On my drive home from (a very quiet day at) small claims court I realized some things.
First I realized - thanks to the other students in my car (nary a stowaway: I just like to share the opportunities that owning a vehicle presents, like not having to walk thirty miles to get home from the Shoreline small claims court and griping about parking!) - that I am in fact much *less* burnt out than I had imagined. Or at least relatively speaking, I am less burnt out, and since everything in law school is set on a mandatory curve, this is like basically the same thing as not being burnt out! I was by far the least despairing member of the car. There was talk of dropping out en masse and starting a farm. Discussions of nights spent staring desolately into space for four hours because *it's just too much* and descriptions of homes many weeks without food, because getting groceries is just too difficult with all the work... I sympathize, but I also felt an odd bit of relief.
I am undoubtedly feeling the strain of winter quarter, but overall I'm doing pretty well. I'm not cracking (crack-ed, yes, but crack-ing...) I'm feeding myself. I manage from time to time to cull my resume, update my cover letters, send these things out into the job abyss and get some work done. Even though there seems to be no clear relationship between my sense of how I'm doing in a class and how well I actually end up doing, I do actually sometimes ace some classes, whereas many students seem to experience that no matter how hard or little they work, they always get the exact same grade. Rather delightfully, I still get to see my very tolerant and marvelous boyfriend despite our insane schedules, thanks to the miracles of google calendars and some sheer grit and determination. Plus, just last week I played one of the awesomest tango evenings I've ever played - garnering an acclaimation from one of my favorite tango couples that it was one of the best sets they'd heard in the area for months! Sure, I'm broke and exhausted, the future is hazy and my GPA is destined to feel the heavy pull of the big three-oh, but we're all in the same boat (and I'm taller, so I'll likely drown last if that boat keeps taking on water). The power of positive thinking!

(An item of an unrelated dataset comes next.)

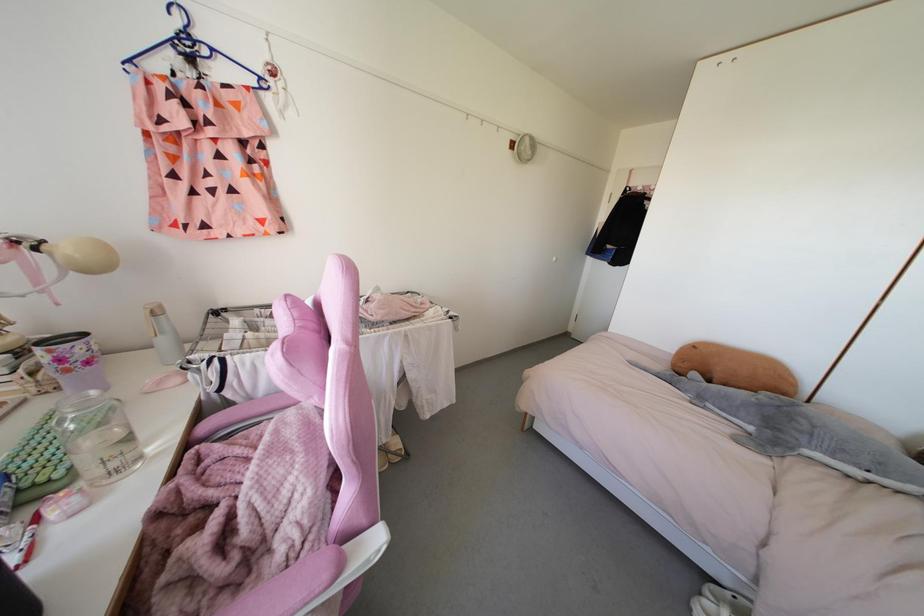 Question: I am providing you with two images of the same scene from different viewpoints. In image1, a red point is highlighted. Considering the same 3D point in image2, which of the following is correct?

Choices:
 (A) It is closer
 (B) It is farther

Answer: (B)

But speaking of being taller, I also realized - or perhaps just reflected - that it is awfully difficult for me to find professional clothes that actually make me look professional. It's quite fun to go to court, because it means I get to abandon my traditional student uniform of cave-woman hair and laundry-basket-refugee "shirts" and look somewhat human. I even put on makeup and everything. Nonetheless, I do not look particularly professional if you see me without my coat.
I know I've angsted (so full of angst that one must pronounce it "AUHGNST" with fingers spread across the forehead) about the poor fit of certain clothes in the past. But now I'm doing so in professional terms. Mostly, my personal difficult is that 1. I'm tall and 2. I have a much narrower waist than hips. These two factors seem to combine to ensure a perpetual strip of exposed belly flesh that is altogether unprofessional - since I don't really have much fat in that area, it's less a "muffin top" than a "deflated sufle top" but it still has this immediate effect of making me look like a child in her mother's dress up clothes perhaps the Pillsbury Doughboy's secret valentine. The tall thing means that my shirts usually cut off around my belly button and the waist-to-hip means that even if they're longer, the professional shirts tend to shimmy up from the wider to the narrower part. The tall part plus the wider hips part means my pants usually gape at the top, since I need a larger size to account for the height and hips than I do to account for the stomach and waist and inevitably this gape results in pants-slouch, which results in perilously low cuts (not nearly as sexy in work pants as in jeans) and the visible belly strip.
Anyways, I actually have a brilliant solution to this: a pants tattoo around my belly! Of course this will involve a commitment to a single material of pants for the rest of my life, but I like to think that this will just ensure that I have a signature. I'm thinking it will be about two inches just around my belly button - which of course will be disguised as a button. Sure tattoos cost money, but what a savings compared to a lifetime of tailoring! Clearly I'm a genius.
1 comment:
I think it's that whole not joining the law review/life balance thing.